Department of Pediatrics, Chicago Medical School, Chicago, IL, USA.
Division of Cardiology, Advocate Children's Hospital, Chicago, IL, USA.
Pediatr Cardiol. 2021 Dec;42(8):1792-1798. doi: 10.1007/s00246-021-02667-1. Epub 2021 Jun 28.
The use of vasopressin has been increased in recent years in children after congenital heart surgery. However, there is limited information regarding its effects on cardiac output, systemic oxygen delivery, and myocardial energetics. The purpose of this study is to characterize the effects of vasopressin infusions on hemodynamics and systemic oxygen delivery in children with congenital heart disease. A retrospective, single-center study of patients with congenital heart disease who received vasopressin infusions in a pediatric cardiac intensive care unit between January 2019 and May 2020. The measured values collected for study were systolic and diastolic blood pressure, heart rate, arterial oxygen saturation as determined by pulse oximetry, arterial pH, arterial partial pressure of oxygen, arterial partial pressure of carbon dioxide, serum lactate, serum sodium, and renal and cerebral oximetry based on near-infrared spectroscopy. The calculated values for this study were the difference between arterial and NIRS oximetry, the reno-cerebral near-infrared spectroscopy gradient and the vasoinotrope score. A Wilcoxon signed-rank test was utilized to compare values of paired continuous variables before and after initiation of the vasopressin infusion. Correlations were assessed using Spearman correlation analyses and stepwise regressions were completed. A total of 26 vasopressin infusions among 20 unique patients were included in the final analyses. Of these 26 vasopressin infusions, 18 were in patients with biventricular circulation and 8 were in patients with functionally univentricular circulation. The median vasopressin infusion dose at initiation was 0.4 (0.1-1) milliunits/kg/min. For the entire cohort 2 h after the initiation of vasopressin, systolic blood pressure increased to 8.4 mmHg, p < 0.01, but no significant correlation was found to markers of systemic oxygen delivery. Similar results were obtained when only those with biventricular circulation were considered. Those with functionally univentricular circulation were not found to have any statistically significant rise in blood pressure. Vasopressin infusions appear to statistically significantly increase systolic blood pressure in children with congenital heart disease who have a biventricular but not functionally univentricular circulation. Even when an increase in systolic blood pressure is present, systemic oxygen delivery did not improve.

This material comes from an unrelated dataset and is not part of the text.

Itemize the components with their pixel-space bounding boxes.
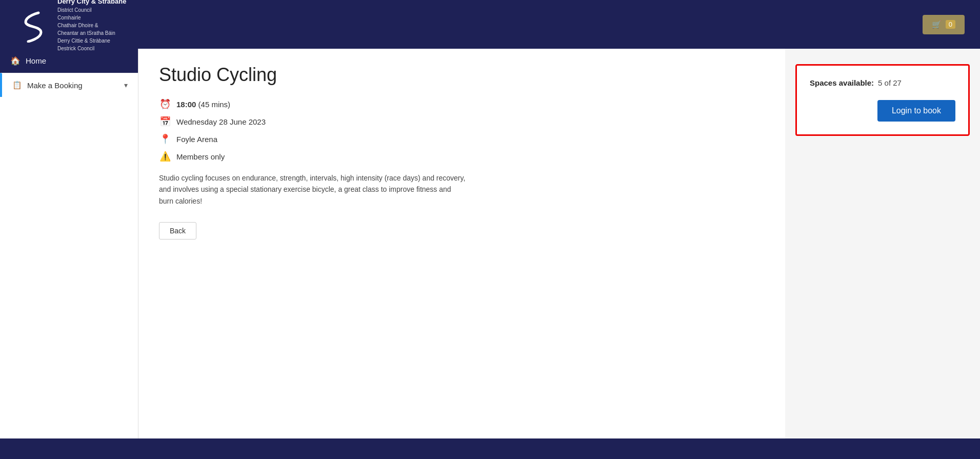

近年来,在先天性心脏病手术后的儿童中,加压素的使用有所增加。然而,关于其对心输出量、全身氧输送和心肌能量学的影响的信息有限。本研究的目的是描述加压素输注对先天性心脏病儿童血流动力学和全身氧输送的影响。这是一项回顾性的单中心研究,纳入了 2019 年 1 月至 2020 年 5 月期间在儿科心脏重症监护病房接受加压素输注的先天性心脏病患者。本研究收集的测量值包括收缩压和舒张压、心率、脉搏血氧饱和度测定的动脉血氧饱和度、动脉 pH 值、动脉氧分压、动脉二氧化碳分压、血清乳酸、血清钠以及基于近红外光谱的肾和脑氧饱和度。本研究计算的值为动脉与 NIRS 血氧饱和度之间的差值、肾脑近红外光谱梯度和血管活性评分。使用 Wilcoxon 符号秩检验比较加压素输注前后配对连续变量的值。使用 Spearman 相关分析评估相关性,并完成逐步回归。最终分析纳入了 20 名患者中的 26 次加压素输注。在这 26 次加压素输注中,18 次用于双心室循环患者,8 次用于功能性单心室循环患者。起始时加压素输注剂量中位数为 0.4(0.1-1)毫单位/千克/分钟。对于整个队列,加压素起始后 2 小时收缩压升高至 8.4mmHg,p<0.01,但与全身氧输送标志物无显著相关性。仅考虑双心室循环患者时也得到了类似的结果。功能性单心室循环患者的血压无统计学显著升高。加压素输注似乎可使具有双心室但不具有功能性单心室循环的先天性心脏病儿童的收缩压统计学显著升高。即使收缩压升高,全身氧输送也没有改善。